HABTM and JOIN trickery with CakePHP

Update (10/7/2009)… this functionality has been rolled into Habtamable behavior

An interesting question came up on IRC today…

If I have Post HABTM Tag, how do I select only Posts that have Tags “new” AND “cakephp”?

A seemingly simple problem, actually required a pretty tricky solution. I do have to say that it’s not because of some cake limitation, but really (at least for me) it’s not at all straight forward to do that type of query in good ol’ SQL (yeah, I don’t really know SQL all that well… good thing we’ve got google).

Before going further, I’ll assume that you have a solid understanding of the way HABTM works, concepts of join tables, auto “with” models and cake conventions. If not, you should probably refer to my previous posts about HABTM and/or read up in the manual.

Alright, let’s analyze the problem for a second… basically we need to grab all Posts where in the join table a single post_id would match two tag_id’s (i.e. the tag_id’s of “new” and “cakephp”). Note, that we cannot match just one or the other, we must have both tag_id’s matching the same post_id. Not only that, we don’t know tag_id’s as we only know the search terms (“new” and “cakephp”).

Looks like we’ll need some creative SQL and JOINs to get this working right…

Surely, we could rely on Model::query(), but let’s see if we can get this working with find() instead.

First of all we have to force cake to build a join query.

So let’s do something like this:


$searchTerms = array('cakephp', 'new');

$this->Post->unbindModel(array('hasAndBelongsToMany'=>array('Tag')));
		
$this->Post->bindModel(array('hasOne'=>array(
                                                     'PostsTag'=>array(
                                                         'foreignKey'=>false,
                                                         'type'=>'INNER',
                                                         'conditions'=>array('PostsTag.post_id = Post.id')
                                                     ), 
                                                    'Tag'=>array(
                                                          'foreignKey'=>false,
                                                          'type'=>'INNER',
                                                          'conditions'=>array(
                                                              'Tag.id = PostsTag.tag_id',
                                                              'Tag.tag'=>$searchTerms
)))));

I will briefly explain, what’s going on here (if you need more details, see the post linked above on how to force CakePHP to do a JOIN)…

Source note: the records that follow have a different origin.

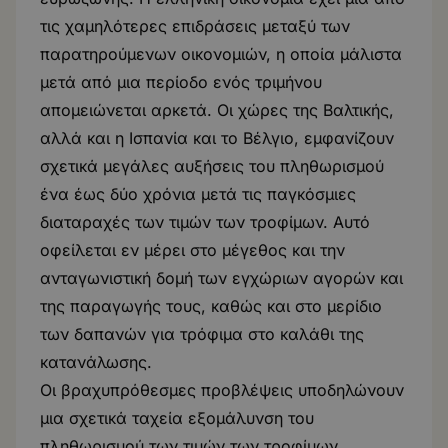
τις χαμηλότερες επιδράσεις μεταξύ των
παρατηρούμενων οικονομιών, η οποία μάλιστα
μετά από μια περίοδο ενός τριμήνου
απομειώνεται αρκετά. Οι χώρες της Βαλτικής,
αλλά και η Ισπανία και το Βέλγιο, εμφανίζουν
σχετικά μεγάλες αυξήσεις του πληθωρισμού
ένα έως δύο χρόνια μετά τις παγκόσμιες
διαταραχές των τιμών των τροφίμων. Αυτό
οφείλεται εν μέρει στο μέγεθος και την
ανταγωνιστική δομή των εγχώριων αγορών και
της παραγωγής τους, καθώς και στο μερίδιο
των δαπανών για τρόφιμα στο καλάθι της
κατανάλωσης.
Οι βραχυπρόθεσμες προβλέψεις υποδηλώνουν
μια σχετικά ταχεία εξομάλυνση του
πληθωρισμού των τιμών των τροφίμων,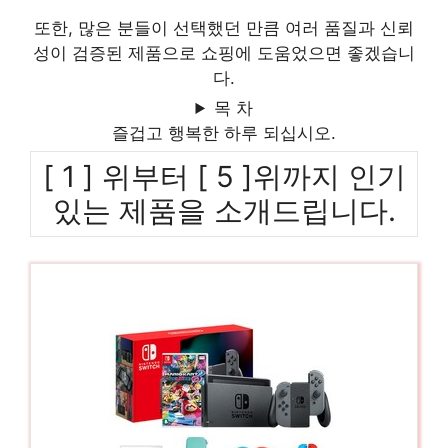
또한, 많은 분들이 선택했던 만큼 여러 품질과 신뢰
성이 검증된 제품으로 쇼핑에 도움었으면 좋겠습니
다.
목 차
즐겁고 행복한 하루 되십시오.
[ 1 ] 위부터 [ 5 ]위까지 인기
있는 제품을 소개드립니다.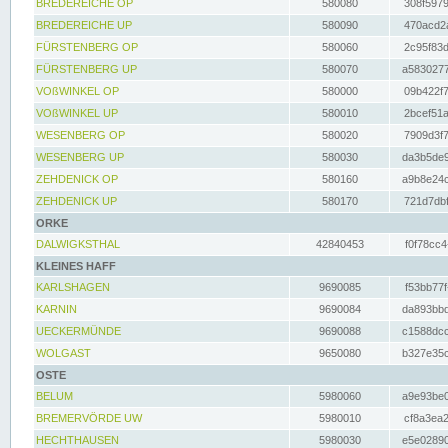
BREDEREICHE OP
580080
308f5979
BREDEREICHE UP
580090
470acd2a
FÜRSTENBERG OP
580060
2c95f83d
FÜRSTENBERG UP
580070
a5830277
VOßWINKEL OP
580000
09b422f7
VOßWINKEL UP
580010
2bcef51a
WESENBERG OP
580020
7909d3f7
WESENBERG UP
580030
da3b5de9
ZEHDENICK OP
580160
a9b8e24c
ZEHDENICK UP
580170
721d7dbf
ORKE
DALWIGKSTHAL
42840453
f0f78cc4
KLEINES HAFF
KARLSHAGEN
9690085
f53bb77f
KARNIN
9690084
da893bbd
UECKERMÜNDE
9690088
c1588dcc
WOLGAST
9650080
b327e35c
OSTE
BELUM
5980060
a9e93be0
BREMERVÖRDE UW
5980010
cf8a3ea2
HECHTHAUSEN
5980030
e5e02890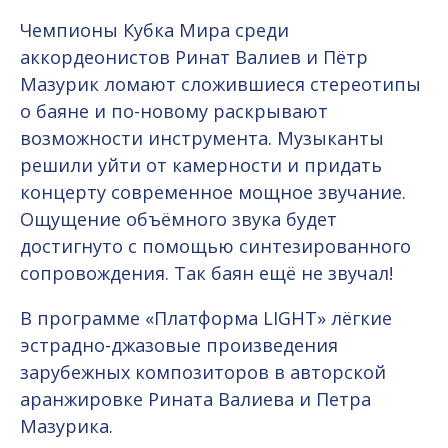
Чемпионы Кубка Мира среди
аккордеонистов Ринат Валиев и Пётр
Мазурик ломают сложившиеся стереотипы
о баяне и по-новому раскрывают
возможности инструмента. Музыканты
решили уйти от камерности и придать
концерту современное мощное звучание.
Ощущение объёмного звука будет
достигнуто с помощью синтезированного
сопровождения. Так баян ещё не звучал!
В программе «Платформа LIGHT» лёгкие
эстрадно-джазовые произведения
зарубежных композиторов в авторской
аранжировке Рината Валиева и Петра
Мазурика.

We are telling cake to JOIN our Post model with the PostsTag model (join table: posts_tags) and then JOIN our PostTag model with our Tag model (tag table: tags).
The JOIN conditions are pretty simple, we ensure that Post.id matches the PostsTag.post_id and Tag.id matches PostsTag.tag_id. Of course we need to also ensure that we only grab the tags where Tag.tag is IN our search terms (see the $searchTerms array).

Once all of that is accomplished, we build our find() method:

$this->Post->find('all', array(
                              'group' => array('Post.id','Post.title HAVING COUNT(*) = '.$numCount)))

What?

Let’s break it down…

If we were to do a simple find(‘all’) we’d get all Posts that happen to have Tag.id’s matching either one of our search terms. This is not what we need.

By adding the GROUP BY and HAVING COUNT(*) = $numCount, we ensure that we match both of our Tag ids and not just one or the other. In other words, COUNT (*) must equal to the number of search terms.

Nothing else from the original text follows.